Input material ▸
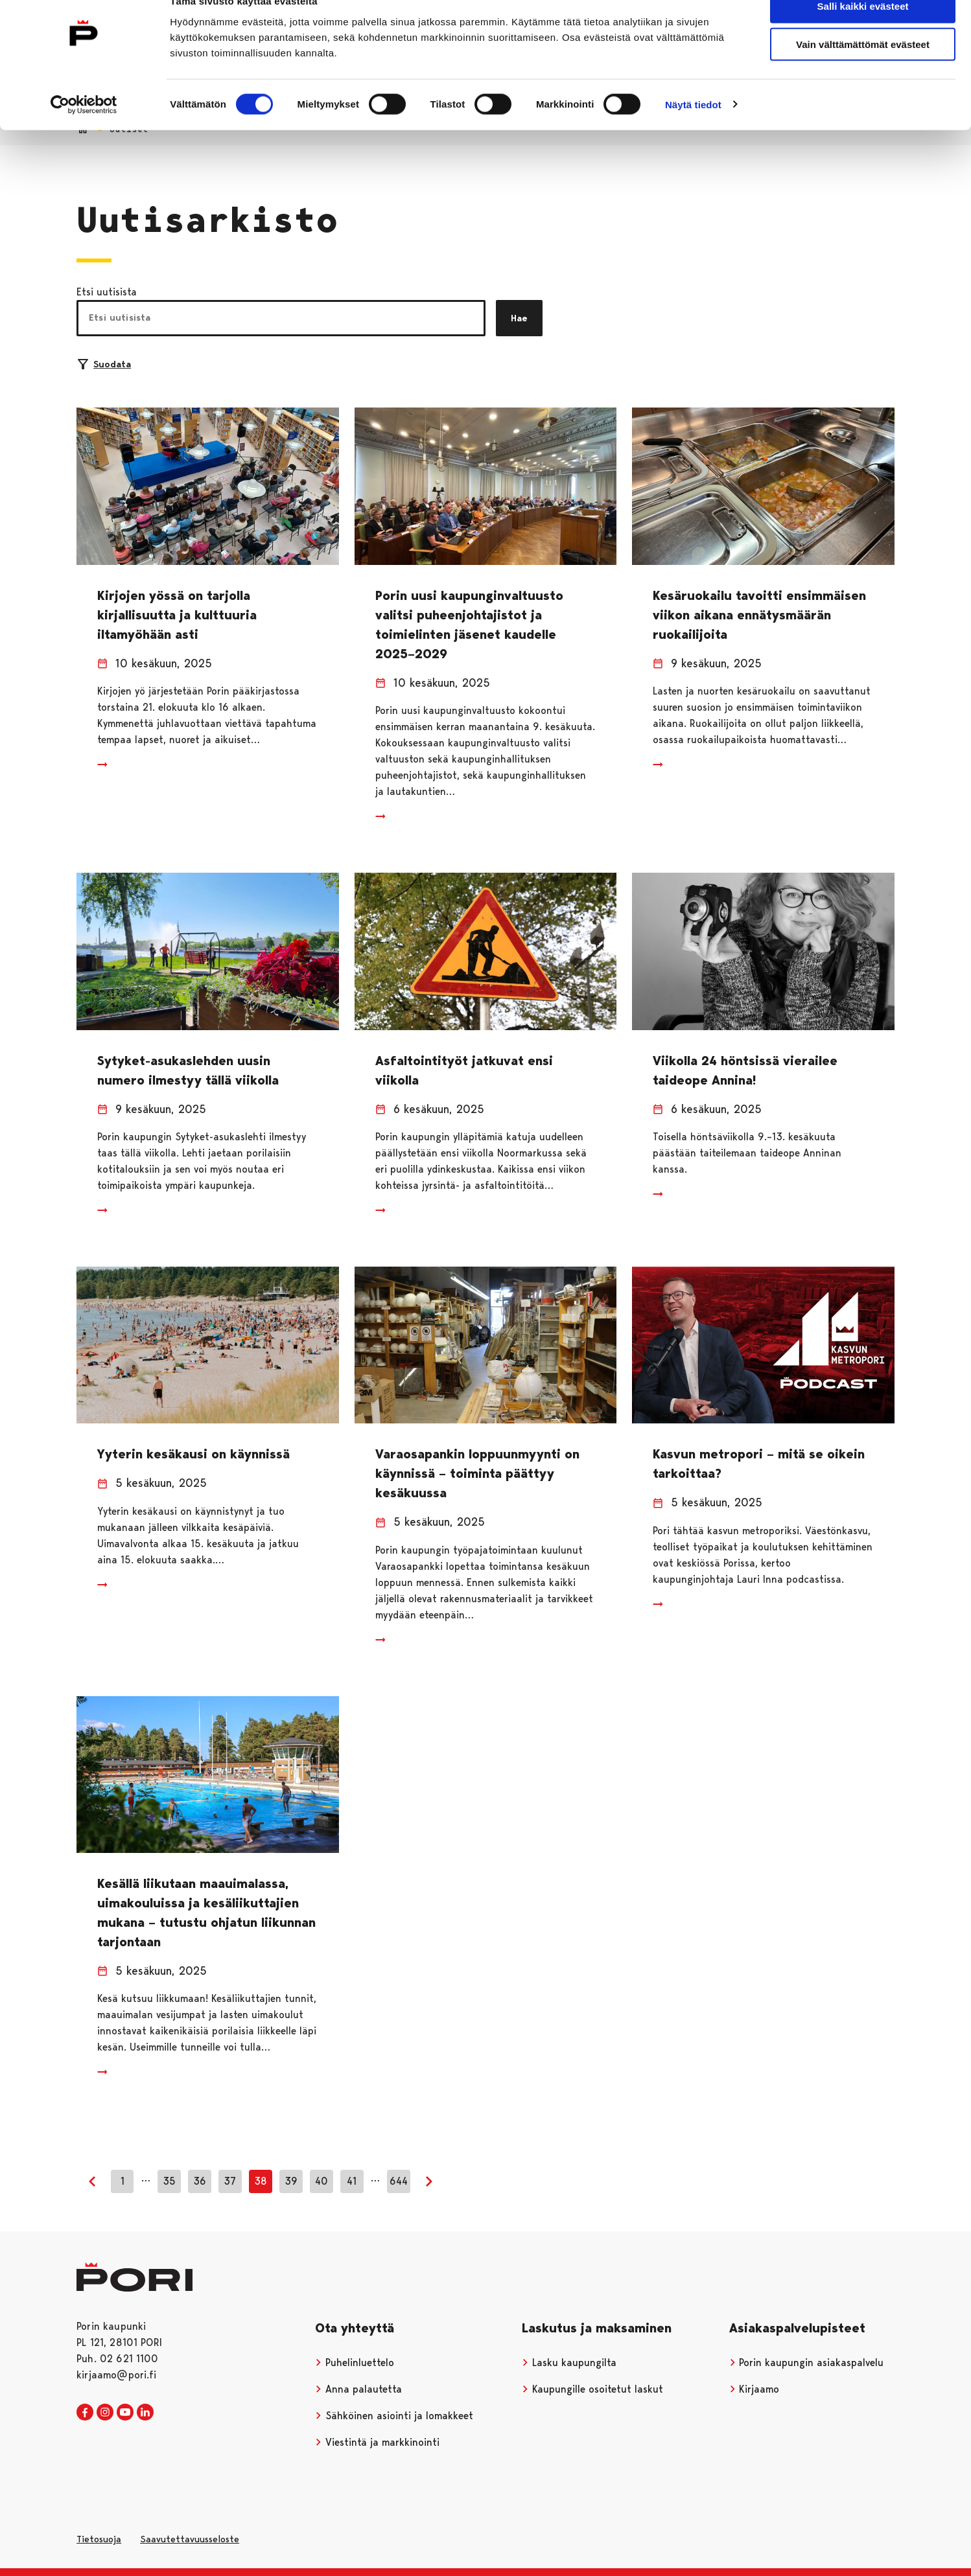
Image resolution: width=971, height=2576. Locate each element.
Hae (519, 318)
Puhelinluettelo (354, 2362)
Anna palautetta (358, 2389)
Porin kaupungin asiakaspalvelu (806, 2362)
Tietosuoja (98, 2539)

Task statement ▸ Once you reach the line containing "Anna palautetta (358, 2389)", output that line and each one after it exactly, ending with the final line of the listing and adding nothing else.

Solved exercise ▸
Anna palautetta (358, 2389)
Porin kaupungin asiakaspalvelu (806, 2362)
Tietosuoja (98, 2539)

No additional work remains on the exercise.